Fluid/gravity correspondence for massive gravity

TL;DR

This paper explores how massive gravity influences the fluid/gravity correspondence, showing that bulk perturbations obey Navier-Stokes equations on a boundary surface and that viscosity bounds are preserved.

Contribution

It extends the fluid/gravity correspondence to massive Einstein gravity, demonstrating the governing equations and viscosity bounds in this framework.

Findings

Bulk perturbations follow Navier-Stokes equations.

Viscosity to entropy ratio saturates the KSS bound.
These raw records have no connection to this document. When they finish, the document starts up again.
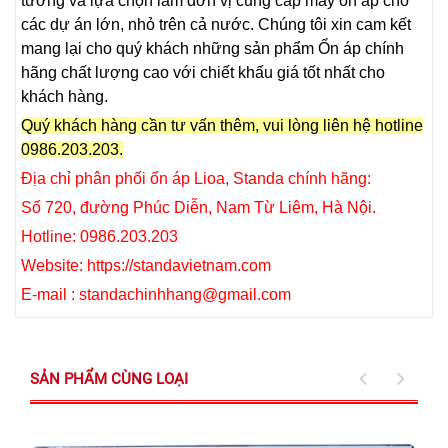
tưởng và lựa chọn làm đơn vị cung cấp máy ổn áp cho
các dự án lớn, nhỏ trên cả nước. Chúng tôi xin cam kết
mang lại cho quý khách những sản phẩm Ổn áp chính
hãng chất lượng cao với chiết khấu giá tốt nhất cho
khách hàng.
Quý khách hàng cần tư vấn thêm, vui lòng liên hệ hotline
0986.203.203.
Địa chỉ phân phối ổn áp Lioa, Standa chính hãng:
Số 720, đường Phúc Diễn, Nam Từ Liêm, Hà Nội.
Hotline: 0986.203.203
Website: https://standavietnam.com
E-mail : standachinhhang@gmail.com
SẢN PHẨM CÙNG LOẠI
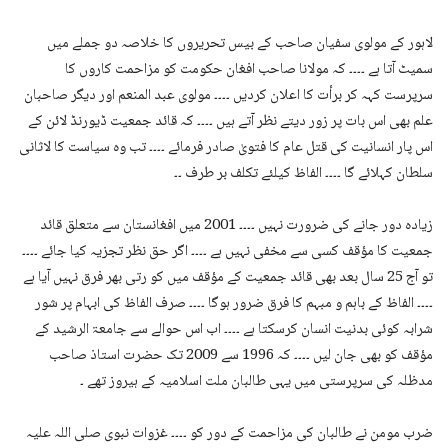
لاہور کے مولوی سفیان صاحب کے بیس تحریروں کا خلاصہ دو جملے میں
سمیٹ آتا ہے ۔۔۔۔ کہ مولانا صاحب افغان حکومت کو مزاحمت کاروں کا
سرپرست کہہ کر برأت کا اعلان کردیں ۔۔۔۔ مولوی عبد المنعم اور دیگر صاحبان
علم بھی اس بات پر زور دیتے نظر آتے ہیں ۔۔۔۔ کہ قائد جمعیت ڈیورنڈ لائن کے
اس پار انسانیت کی قتل عام کا فتویٰ صادر فرمائے ۔۔۔۔ تب وہ سیاست کا لاثانی
سلطان کہلائے گا ۔۔۔۔ الفاظ کیلئے تکلف بر طرف ۔۔
زیادہ دور جانے کی ضرورت نہیں ۔۔۔۔ 2001 میں افغانستان سے متعلق قائد
جمعیت کا مؤقف کسی سے مخفی نہیں ہے ۔۔۔۔ اگر حق نظر تجزیہ کیا جائے ۔۔۔۔
تو آج 25 سال بعد بھی قائد جمعیت کے مؤقف میں کو رتی بھر فرق نہیں آیا ہے
۔۔۔۔ الفاظ کے باہم و مبہم کا فرق ضرور ہوگا ۔۔۔۔ صرف الفاظ کی ابہام پر شور
شرابہ کوئی بدنیت انسان کرسکتا ہے ۔۔۔۔ اب اس حوالے سے جامعۃ الرشید کے
مؤقف کو بھی جان لیں ۔۔۔۔ کہ 1996 سے 2009 تک حضرت استاذ صاحب
مدظلہ کی سرپرستی میں یہی طالبان ملت اسلامیہ کے ہیروز تھے ۔
ضرب مومن نے طالبان کی مزاحمت کے دور کو ۔۔۔۔ غزوات نبوی صلی اللہ علیہ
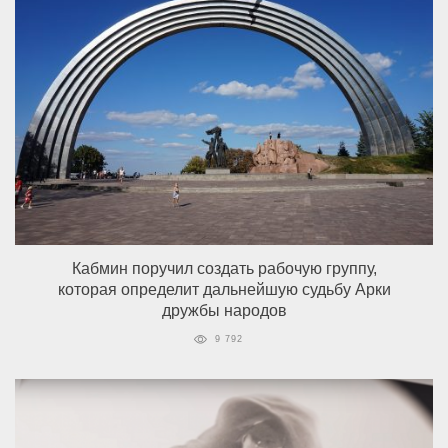
Кабмин поручил создать рабочую группу,
которая определит дальнейшую судьбу Арки
дружбы народов
9 792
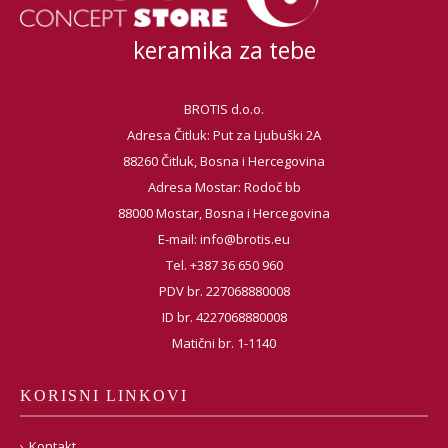
keramika za tebe
BROTIS d.o.o.
Adresa Čitluk: Put za Ljubuški 2A
88260 Čitluk, Bosna i Hercegovina
Adresa Mostar: Rodoč bb
88000 Mostar, Bosna i Hercegovina
E-mail:
info@brotis.eu
Tel. +387 36 650 960
PDV br. 227068880008
ID br. 4227068880008
Matični br. 1-1140
KORISNI LINKOVI
Kontakt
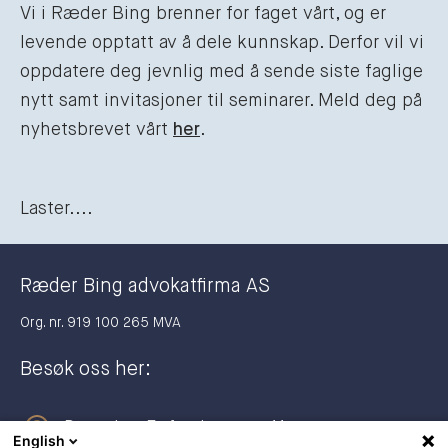
Vi i Ræder Bing brenner for faget vårt, og er
levende opptatt av å dele kunnskap. Derfor vil vi
oppdatere deg jevnlig med å sende siste faglige
nytt samt invitasjoner til seminarer. Meld deg på
nyhetsbrevet vårt
her
.
Laster....
Ræder Bing advokatfirma AS
Org. nr. 919 100 265 MVA
Besøk oss her:
Dronning Eufemias gate 11
English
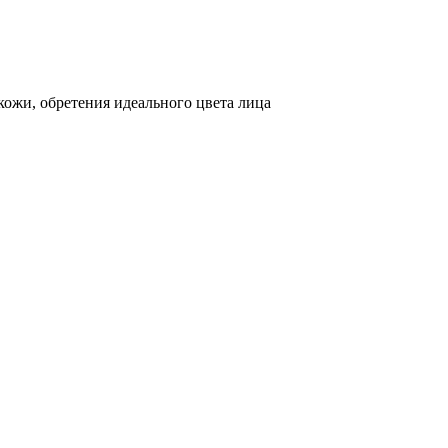
ожи, обретения идеального цвета лица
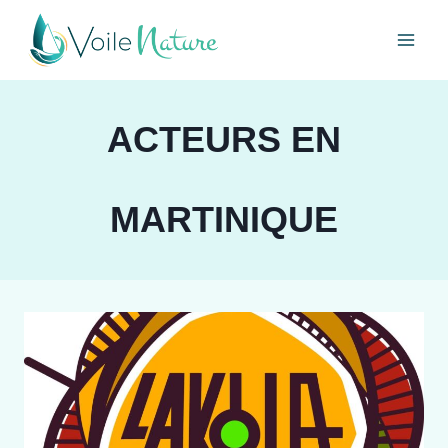
Aller
au
contenu
ACTEURS EN
MARTINIQUE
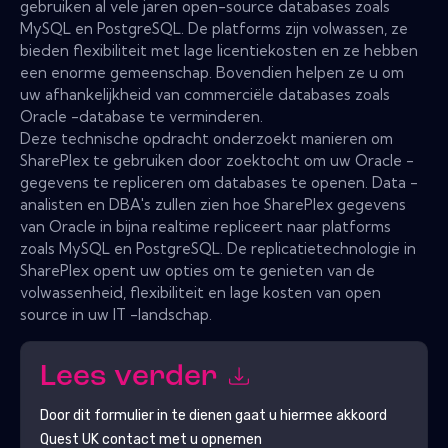
gebruiken al vele jaren open-source databases zoals
MySQL en PostgreSQL. De platforms zijn volwassen, ze
bieden flexibiliteit met lage licentiekosten en ze hebben
een enorme gemeenschap. Bovendien helpen ze u om
uw afhankelijkheid van commerciële databases zoals
Oracle -database te verminderen.
Deze technische opdracht onderzoekt manieren om
SharePlex te gebruiken door zoektocht om uw Oracle -
gegevens te repliceren om databases te openen. Data -
analisten en DBA's zullen zien hoe SharePlex gegevens
van Oracle in bijna realtime repliceert naar platforms
zoals MySQL en PostgreSQL. De replicatietechnologie in
SharePlex opent uw opties om te genieten van de
volwassenheid, flexibiliteit en lage kosten van open
source in uw IT -landschap.
Lees verder
Door dit formulier in te dienen gaat u hiermee akkoord
Quest UK
contact met u opnemen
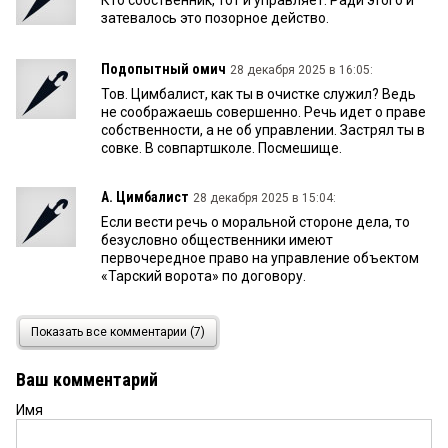
Кто собственник, тот и управляет. Ради этого и
затевалось это позорное действо.
Подопытный омич
28 декабря 2025 в 16:05:
Тов. Цимбалист, как ты в очистке служил? Ведь
не соображаешь совершенно. Речь идет о праве
собственности, а не об управлении. Застрял ты в
совке. В совпартшколе. Посмешище.
А. Цимбалист
28 декабря 2025 в 15:04:
Если вести речь о моральной стороне дела, то
безусловно общественники имеют
первочередное право на управление объектом
«Тарский ворота» по договору.
киви
28 декабря 2025 в 09:07:
Показать все комментарии (7)
Может быть, и 400-летие Омска появилось с
подачи Минина, который хочет больше
Ваш комментарий
обоснований и экшнов для Кованой рати?
Имя
Александр
27 декабря 2025 в 19:02:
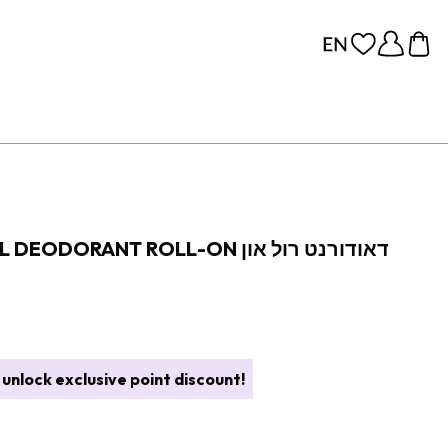
24HR PHYSIOLOGICAL DEODORANT ROLL-ON דאודורנט רול און
unlock exclusive point discount!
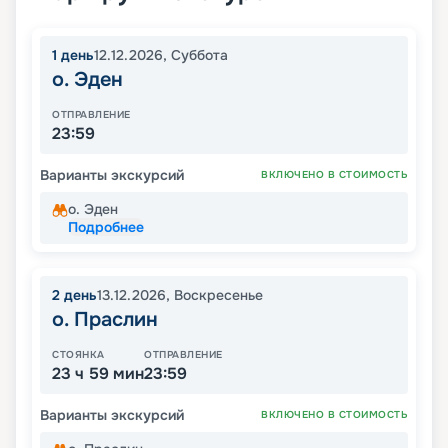
1
день
12.12.2026
,
Суббота
о. Эден
ОТПРАВЛЕНИЕ
23:59
Варианты экскурсий
ВКЛЮЧЕНО В СТОИМОСТЬ
о. Эден
Подробнее
2
день
13.12.2026
,
Воскресенье
о. Праслин
СТОЯНКА
ОТПРАВЛЕНИЕ
23 ч 59 мин
23:59
Варианты экскурсий
ВКЛЮЧЕНО В СТОИМОСТЬ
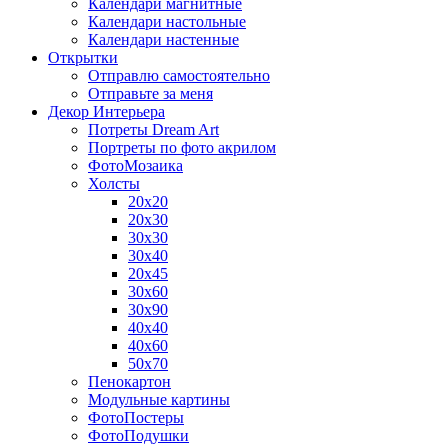
Календари магнитные
Календари настольные
Календари настенные
Открытки
Отправлю самостоятельно
Отправьте за меня
Декор Интерьера
Потреты Dream Art
Портреты по фото акрилом
ФотоМозаика
Холсты
20х20
20х30
30х30
30х40
20х45
30х60
30х90
40х40
40х60
50х70
Пенокартон
Модульные картины
ФотоПостеры
ФотоПодушки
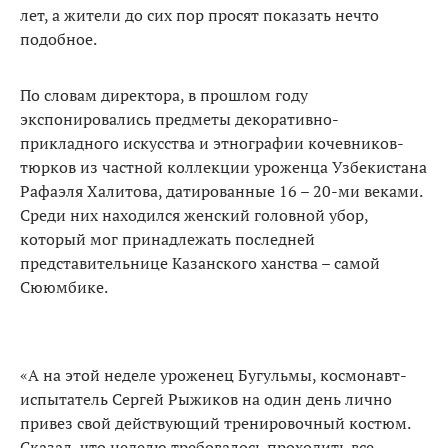
лет, а жители до сих пор просят показать нечто
подобное.
По словам директора, в прошлом году
экспонировались предметы декоративно-
прикладного искусства и этнографии кочевников-
тюрков из частной коллекции уроженца Узбекистана
Рафаэля Халитова, датированные 16 – 20-ми веками.
Среди них находился женский головной убор,
который мог принадлежать последней
представительнице Казанского ханства – самой
Сююмбике.
«А на этой неделе уроженец Бугульмы, космонавт-
испытатель Сергей Рыжиков на один день лично
привез свой действующий тренировочный костюм.
Сказал, что неделю требовалось проходить все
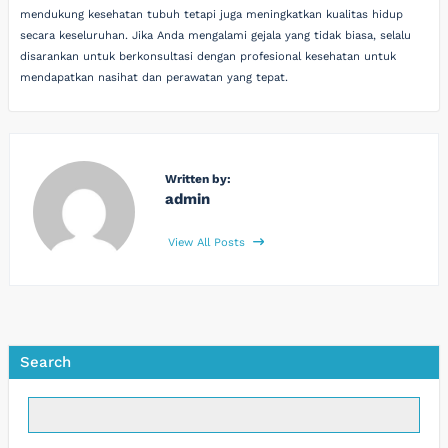
mendukung kesehatan tubuh tetapi juga meningkatkan kualitas hidup
secara keseluruhan. Jika Anda mengalami gejala yang tidak biasa, selalu
disarankan untuk berkonsultasi dengan profesional kesehatan untuk
mendapatkan nasihat dan perawatan yang tepat.
Written by:
admin
View All Posts
Search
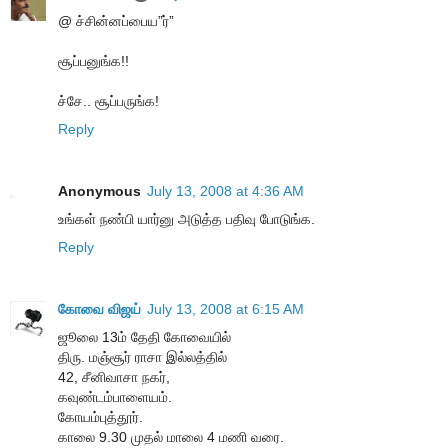
@ ச்சின்னப்பைய”ர்”
சூப்பனுங்க!!
ச்சே.. சூப்பருங்க!
Reply
Anonymous
July 13, 2008 at 4:36 AM
உங்கள் நண்பி யார்னு அடுத்த பதிவு போடுங்க.
Reply
கோவை விஜய்
July 13, 2008 at 6:15 AM
ஜூலை 13ம் தேதி கோவையில்
திரு. மஞ்சூர் ராசா இல்லத்தில்
42, சீனிவாசா நகர்,
கவுண்டம்பாளையம்.
கோயம்புத்தூர்.
காலை 9.30 முதல் மாலை 4 மணி வரை.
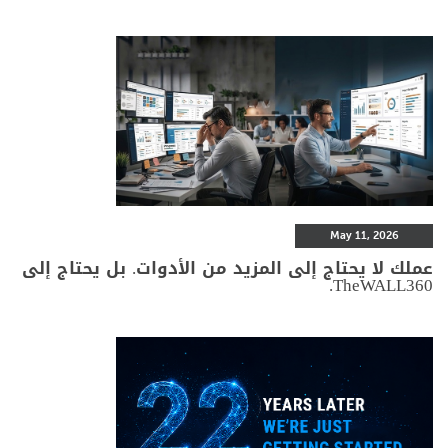
May 11, 2026
عملك لا يحتاج إلى المزيد من الأدوات. بل يحتاج إلى
TheWALL360.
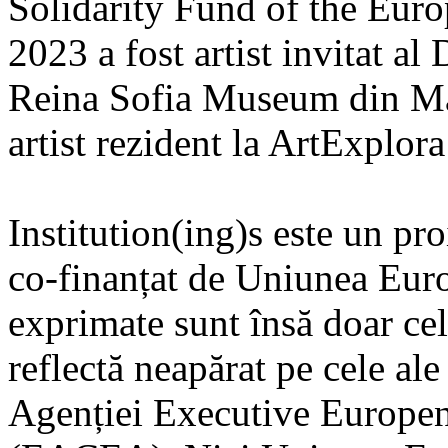
Solidarity Fund of the Euro
2023 a fost artist invitat al
Reina Sofia Museum din Mad
artist rezident la ArtExplora
Institution(ing)s este un pr
co-finanțat de Uniunea Euro
exprimate sunt însă doar cele
reflectă neapărat pe cele al
Agenției Executive Europen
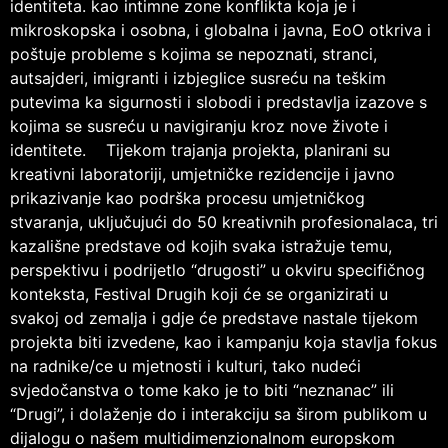
identiteta. kao intimne zone konflikta koja je i
mikroskopska i osobna, i globalna i javna, EoO otkriva i
poštuje probleme s kojima se nepoznati, stranci,
autsajderi, imigranti i izbjeglice susreću na teškim
putevima ka sigurnosti i slobodi i predstavlja izazove s
kojima se susreću u navigiranju kroz nove živote i
identitete. Tijekom trajanja projekta, planirani su
kreativni laboratoriji, umjetničke rezidencije i javno
prikazivanje kao podrška procesu umjetničkog
stvaranja, uključujući do 50 kreativnih profesionalaca, tri
kazališne predstave od kojih svaka istražuje temu,
perspektivu i podrijetlo “drugosti” u okviru specifičnog
konteksta, Festival Drugih koji će se organizirati u
svakoj od zemalja i gdje će predstave nastale tijekom
projekta biti izvedene, kao i kampanju koja stavlja fokus
na radnike/ce u mjetnosti i kulturi, tako nudeći
svjedočanstva o tome kako je to biti “neznanac” ili
“Drugi”, i dolaženje do i interakciju sa širom publikom u
dijalogu o našem multidimenzionalnom europskom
Massive gravity effects are captured by effective energy-momentum tensor.

Abstract

In this paper, we investigate the fluid/gravity correspondence in the framework of massive Einstein gravity. Treating the gravitational mass terms as an effective energy-momentum tensor and utilizing the Petrov-like boundary condition on a timelike hypersurface, we find that the perturbation effects of massive gravity in bulk can be completely governed by the incompressible Navier-Stokes equation living on the cutoff surface under the near horizon and nonrelativistic limits. Furthermore, we have concisely computed the ratio of dynamical viscosity to entropy density for two massive Einstein gravity theories, and found that they still saturate the Kovtun-Son-Starinets (KSS) bound.